Please forgive the trivial changes in this test case. The script that produces the checks apparently behaves slightly differently now and I would prefer to leave the test case exactly as produced by the script.

lebedev.ri added inline comments.
test/CodeGen/PowerPC/power9-moves-and-splats.ll
15

You can just regenerate all the affected files in a preparatory commit and rebase the patch.

jsji added a subscriber: amyk.Jun 20 2019, 2:18 PM

@amyk FYI, does this cover all the cases you want to do https://reviews.llvm.org/D51750 ?

nemanjai marked an inline comment as done.Jun 20 2019, 6:23 PM
nemanjai added inline comments.
test/CodeGen/PowerPC/power9-moves-and-splats.ll
15

Ah, yeah. That's a good idea. I don't know why I didn't think of that. I'll definitely do that next time I see this issue.

amyk added a comment.Jun 26 2019, 7:14 AM

Thanks @jsji for letting me know, and thanks @nemanjai for the handling of the load and splats!

I think this mostly looks good to me. I'm curious though, we also have test/CodeGen/PowerPC/load-v4i8-improved.ll that has a load->shift/permute->splat case. Could this patch be extended to cover this?

That test case is as follows:

define <16 x i8> @test(i32* %s, i32* %t) {
; CHECK-LE-LABEL: test:
; CHECK-LE:       # %bb.0: # %entry
; CHECK-LE-NEXT:    lfiwzx f0, 0, r3
; CHECK-LE-NEXT:    xxpermdi vs0, f0, f0, 2
; CHECK-LE-NEXT:    xxspltw v2, vs0, 3
; CHECK-LE-NEXT:    blr

; CHECK-LABEL: test:
; CHECK:       # %bb.0: # %entry
; CHECK-NEXT:    lfiwzx f0, 0, r3
; CHECK-NEXT:    xxsldwi vs0, f0, f0, 1
; CHECK-NEXT:    xxspltw v2, vs0, 0
; CHECK-NEXT:    blr
entry:
  %0 = bitcast i32* %s to <4 x i8>*
  %1 = load <4 x i8>, <4 x i8>* %0, align 4
  %2 = shufflevector <4 x i8> %1, <4 x i8> undef, <16 x i32> <i32 0, i32 1, i32 2, i32 3, i32 0, i32 1, i32 2, i32 3, i32 0, i32 1, i32 2, i32 3, i32 0, i32 1, i32 2, i32 3>
  ret <16 x i8> %2
}

Thanks @jsji for letting me know, and thanks @nemanjai for the handling of the load and splats!

I think this mostly looks good to me. I'm curious though, we also have test/CodeGen/PowerPC/load-v4i8-improved.ll that has a load->shift/permute->splat case. Could this patch be extended to cover this?

This is an excellent point Amy.
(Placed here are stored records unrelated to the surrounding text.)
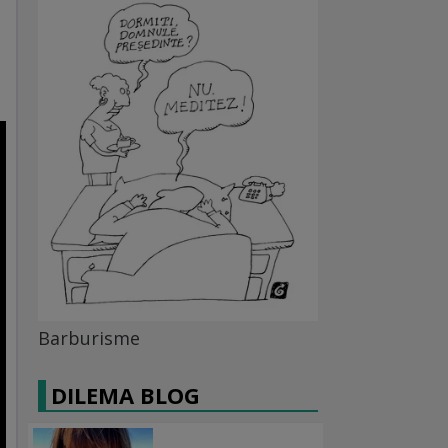
Barburisme
DILEMA BLOG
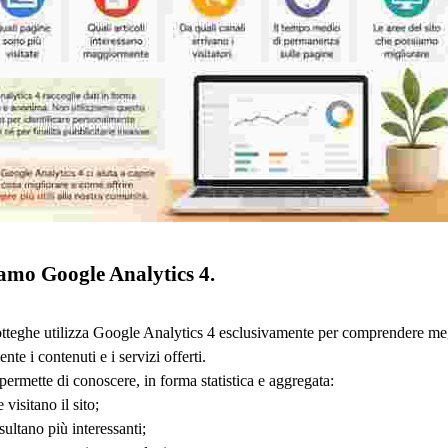
iamo Google Analytics 4.
tteghe utilizza Google Analytics 4 esclusivamente per comprendere meglio
te i contenuti e i servizi offerti.
ermette di conoscere, in forma statistica e aggregata:
visitano il sito;
sultano più interessanti;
We should handle the shuffle case as well as that will probably come up quite a bit.

nemanjai updated this revision to Diff 207380.Jul 1 2019, 11:05 AM

Updated to handle the load->shuffle pattern in addition to the load->build_vector pattern.

nemanjai updated this revision to Diff 207385.Jul 1 2019, 11:36 AM

Missed some code cleanup on the last upload.

@jsji @amyk Do you guys have any further comments regarding this?

jsji requested changes to this revision.Jul 8 2019, 2:45 PM

Some comments, but request changes as you will at least need to rebase to pick up non-relevant testcase update in https://reviews.llvm.org/rL365330.

lib/Target/PowerPC/PPCISelLowering.cpp
1781

Looks like you are repurposing this function: instead of using it just for 'VSPLT/VSPLTH/VSPLTW' , use it for lxvdsx as well.
I don't think it is a great idea to just update the assert here.

We should either rename the function, or re-structure the code to two different functions, in another NFC patch?

8090

We can't support indexed load as well, and we are also trying to return the InputLoad,
so maybe something like getNormalLoadInput and add comments about returning true for success?

8094

Any other ISDs we can/should peek through? How about ANY_EXTEND_VECTOR_INREG/EXTRACT_SUBVECTOR?

8098

Why not just LD->isNormalLoad()?

8217

Do we need to check hasOneUse here as well?

8735

Similar to isSplatShuffleMask, we are repurposing getVSPLTImmediate as well, VSPLT* has only 3 forms (1/2/4), we should either rename this function, or use another wrapper.

lib/Target/PowerPC/PPCISelLowering.h
454

This ISD has chain, please update the comments to describe it.

lib/Target/PowerPC/PPCInstrVSX.td
62

Why SDTCisSameAS<0,1>? Shouldn't it be SDTCisPtrTy<1>?

test/CodeGen/PowerPC/load-and-splat.ll
4

Any specific reason that we want to use powerpc64 instead of powerpc64le for pwr9?

test/CodeGen/PowerPC/power9-moves-and-splats.ll
15

I have committed https://reviews.llvm.org/rL365330 to include the new ';', you patch should auto-merge when you rebase.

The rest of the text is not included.